Quote the entries that follow exactly, leaving none out.

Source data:
*** Block opens ***
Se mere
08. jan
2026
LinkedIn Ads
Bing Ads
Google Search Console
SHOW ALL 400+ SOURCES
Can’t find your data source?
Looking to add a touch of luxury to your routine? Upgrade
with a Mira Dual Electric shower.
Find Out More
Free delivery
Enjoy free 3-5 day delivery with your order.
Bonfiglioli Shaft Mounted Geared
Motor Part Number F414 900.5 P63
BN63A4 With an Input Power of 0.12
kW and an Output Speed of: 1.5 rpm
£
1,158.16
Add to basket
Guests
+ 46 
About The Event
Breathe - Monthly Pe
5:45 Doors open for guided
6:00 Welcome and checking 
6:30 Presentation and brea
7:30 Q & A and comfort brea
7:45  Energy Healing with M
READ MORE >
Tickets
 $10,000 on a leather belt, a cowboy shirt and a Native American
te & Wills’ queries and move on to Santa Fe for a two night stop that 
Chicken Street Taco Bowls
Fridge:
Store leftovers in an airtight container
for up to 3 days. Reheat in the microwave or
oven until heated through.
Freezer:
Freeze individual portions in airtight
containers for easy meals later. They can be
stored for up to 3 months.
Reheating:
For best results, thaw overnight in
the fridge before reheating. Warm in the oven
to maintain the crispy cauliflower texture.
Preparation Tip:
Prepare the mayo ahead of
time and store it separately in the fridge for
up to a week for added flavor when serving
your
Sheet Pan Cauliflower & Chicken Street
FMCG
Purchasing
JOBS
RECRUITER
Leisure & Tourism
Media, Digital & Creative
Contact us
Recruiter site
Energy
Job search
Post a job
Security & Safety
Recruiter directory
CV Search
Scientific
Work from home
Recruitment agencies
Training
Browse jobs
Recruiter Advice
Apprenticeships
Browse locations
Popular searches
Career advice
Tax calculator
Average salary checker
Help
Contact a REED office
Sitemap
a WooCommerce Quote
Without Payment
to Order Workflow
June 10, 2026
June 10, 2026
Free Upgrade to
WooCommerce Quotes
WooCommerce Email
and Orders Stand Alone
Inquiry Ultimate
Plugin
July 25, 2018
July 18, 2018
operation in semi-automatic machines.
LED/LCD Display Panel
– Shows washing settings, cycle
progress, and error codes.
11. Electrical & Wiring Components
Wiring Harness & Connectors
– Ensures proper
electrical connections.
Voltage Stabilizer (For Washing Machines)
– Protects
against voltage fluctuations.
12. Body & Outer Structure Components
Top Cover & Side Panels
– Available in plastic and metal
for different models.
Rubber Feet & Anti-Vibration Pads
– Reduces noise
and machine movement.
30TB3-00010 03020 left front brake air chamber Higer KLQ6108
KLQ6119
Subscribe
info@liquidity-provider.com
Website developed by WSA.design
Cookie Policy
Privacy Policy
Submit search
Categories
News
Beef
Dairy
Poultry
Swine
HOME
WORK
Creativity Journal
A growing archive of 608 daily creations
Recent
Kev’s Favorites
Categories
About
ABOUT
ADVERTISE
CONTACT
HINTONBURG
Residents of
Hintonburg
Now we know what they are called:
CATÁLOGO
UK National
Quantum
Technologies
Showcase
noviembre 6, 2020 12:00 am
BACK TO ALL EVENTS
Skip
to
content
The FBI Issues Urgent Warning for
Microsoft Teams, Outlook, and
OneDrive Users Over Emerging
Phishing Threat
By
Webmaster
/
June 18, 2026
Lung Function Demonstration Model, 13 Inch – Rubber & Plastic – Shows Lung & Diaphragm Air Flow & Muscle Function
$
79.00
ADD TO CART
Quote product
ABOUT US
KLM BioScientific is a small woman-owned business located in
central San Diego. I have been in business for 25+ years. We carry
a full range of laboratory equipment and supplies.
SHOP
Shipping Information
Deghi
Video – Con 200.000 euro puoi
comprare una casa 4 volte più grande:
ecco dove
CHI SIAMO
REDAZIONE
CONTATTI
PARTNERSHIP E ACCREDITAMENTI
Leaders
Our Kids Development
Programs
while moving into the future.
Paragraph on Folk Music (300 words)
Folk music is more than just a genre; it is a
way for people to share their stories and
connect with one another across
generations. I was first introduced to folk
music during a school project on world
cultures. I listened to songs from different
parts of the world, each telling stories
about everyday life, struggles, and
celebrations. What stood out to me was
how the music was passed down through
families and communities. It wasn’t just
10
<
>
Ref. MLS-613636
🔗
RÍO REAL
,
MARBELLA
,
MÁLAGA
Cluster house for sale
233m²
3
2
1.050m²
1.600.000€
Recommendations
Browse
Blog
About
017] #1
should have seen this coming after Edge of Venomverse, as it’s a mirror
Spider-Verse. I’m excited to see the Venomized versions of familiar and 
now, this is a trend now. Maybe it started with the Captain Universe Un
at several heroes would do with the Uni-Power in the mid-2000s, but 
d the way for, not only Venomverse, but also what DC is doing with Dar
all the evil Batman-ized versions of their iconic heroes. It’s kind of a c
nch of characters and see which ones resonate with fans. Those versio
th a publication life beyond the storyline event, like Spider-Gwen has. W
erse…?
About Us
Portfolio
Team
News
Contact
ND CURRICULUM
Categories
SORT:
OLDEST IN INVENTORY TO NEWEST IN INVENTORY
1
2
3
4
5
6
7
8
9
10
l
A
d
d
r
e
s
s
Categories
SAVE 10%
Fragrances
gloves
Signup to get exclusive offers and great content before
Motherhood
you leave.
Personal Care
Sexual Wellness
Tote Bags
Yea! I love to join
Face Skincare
*** Block closes ***
OUTPUT OF THE EXERCISE:
Se mere
08. jan
2026
LinkedIn Ads
Bing Ads
Google Search Console
SHOW ALL 400+ SOURCES
Can’t find your data source?
Looking to add a touch of luxury to your routine? Upgrade
with a Mira Dual Electric shower.
Find Out More
Free delivery
Enjoy free 3-5 day delivery with your order.
Bonfiglioli Shaft Mounted Geared
Motor Part Number F414 900.5 P63
BN63A4 With an Input Power of 0.12
kW and an Output Speed of: 1.5 rpm
£
1,158.16
Add to basket
Guests
+ 46 
About The Event
Breathe - Monthly Pe
5:45 Doors open for guided
6:00 Welcome and checking 
6:30 Presentation and brea
7:30 Q & A and comfort brea
7:45  Energy Healing with M
READ MORE >
Tickets
 $10,000 on a leather belt, a cowboy shirt and a Native American
te & Wills’ queries and move on to Santa Fe for a two night stop that 
Chicken Street Taco Bowls
Fridge:
Store leftovers in an airtight container
for up to 3 days. Reheat in the microwave or
oven until heated through.
Freezer:
Freeze individual portions in airtight
containers for easy meals later. They can be
stored for up to 3 months.
Reheating:
For best results, thaw overnight in
the fridge before reheating. Warm in the oven
to maintain the crispy cauliflower texture.
Preparation Tip:
Prepare the mayo ahead of
time and store it separately in the fridge for
up to a week for added flavor when serving
your
Sheet Pan Cauliflower & Chicken Street
FMCG
Purchasing
JOBS
RECRUITER
Leisure & Tourism
Media, Digital & Creative
Contact us
Recruiter site
Energy
Job search
Post a job
Security & Safety
Recruiter directory
CV Search
Scientific
Work from home
Recruitment agencies
Training
Browse jobs
Recruiter Advice
Apprenticeships
Browse locations
Popular searches
Career advice
Tax calculator
Average salary checker
Help
Contact a REED office
Sitemap
a WooCommerce Quote
Without Payment
to Order Workflow
June 10, 2026
June 10, 2026
Free Upgrade to
WooCommerce Quotes
WooCommerce Email
and Orders Stand Alone
Inquiry Ultimate
Plugin
July 25, 2018
July 18, 2018
operation in semi-automatic machines.
LED/LCD Display Panel
– Shows washing settings, cycle
progress, and error codes.
11. Electrical & Wiring Components
Wiring Harness & Connectors
– Ensures proper
electrical connections.
Voltage Stabilizer (For Washing Machines)
– Protects
against voltage fluctuations.
12. Body & Outer Structure Components
Top Cover & Side Panels
– Available in plastic and metal
for different models.
Rubber Feet & Anti-Vibration Pads
– Reduces noise
and machine movement.
30TB3-00010 03020 left front brake air chamber Higer KLQ6108
KLQ6119
Subscribe
info@liquidity-provider.com
Website developed by WSA.design
Cookie Policy
Privacy Policy
Submit search
Categories
News
Beef
Dairy
Poultry
Swine
HOME
WORK
Creativity Journal
A growing archive of 608 daily creations
Recent
Kev’s Favorites
Categories
About
ABOUT
ADVERTISE
CONTACT
HINTONBURG
Residents of
Hintonburg
Now we know what they are called:
CATÁLOGO
UK National
Quantum
Technologies
Showcase
noviembre 6, 2020 12:00 am
BACK TO ALL EVENTS
Skip
to
content
The FBI Issues Urgent Warning for
Microsoft Teams, Outlook, and
OneDrive Users Over Emerging
Phishing Threat
By
Webmaster
/
June 18, 2026
Lung Function Demonstration Model, 13 Inch – Rubber & Plastic – Shows Lung & Diaphragm Air Flow & Muscle Function
$
79.00
ADD TO CART
Quote product
ABOUT US
KLM BioScientific is a small woman-owned business located in
central San Diego. I have been in business for 25+ years. We carry
a full range of laboratory equipment and supplies.
SHOP
Shipping Information
Deghi
Video – Con 200.000 euro puoi
comprare una casa 4 volte più grande:
ecco dove
CHI SIAMO
REDAZIONE
CONTATTI
PARTNERSHIP E ACCREDITAMENTI
Leaders
Our Kids Development
Programs
while moving into the future.
Paragraph on Folk Music (300 words)
Folk music is more than just a genre; it is a
way for people to share their stories and
connect with one another across
generations. I was first introduced to folk
music during a school project on world
cultures. I listened to songs from different
parts of the world, each telling stories
about everyday life, struggles, and
celebrations. What stood out to me was
how the music was passed down through
families and communities. It wasn’t just
10
<
>
Ref. MLS-613636
🔗
RÍO REAL
,
MARBELLA
,
MÁLAGA
Cluster house for sale
233m²
3
2
1.050m²
1.600.000€
Recommendations
Browse
Blog
About
017] #1
should have seen this coming after Edge of Venomverse, as it’s a mirror
Spider-Verse. I’m excited to see the Venomized versions of familiar and 
now, this is a trend now. Maybe it started with the Captain Universe Un
at several heroes would do with the Uni-Power in the mid-2000s, but 
d the way for, not only Venomverse, but also what DC is doing with Dar
all the evil Batman-ized versions of their iconic heroes. It’s kind of a c
nch of characters and see which ones resonate with fans. Those versio
th a publication life beyond the storyline event, like Spider-Gwen has. W
erse…?
About Us
Portfolio
Team
News
Contact
ND CURRICULUM
Categories
SORT:
OLDEST IN INVENTORY TO NEWEST IN INVENTORY
1
2
3
4
5
6
7
8
9
10
l
A
d
d
r
e
s
s
Categories
SAVE 10%
Fragrances
gloves
Signup to get exclusive offers and great content before
Motherhood
you leave.
Personal Care
Sexual Wellness
Tote Bags
Yea! I love to join
Face Skincare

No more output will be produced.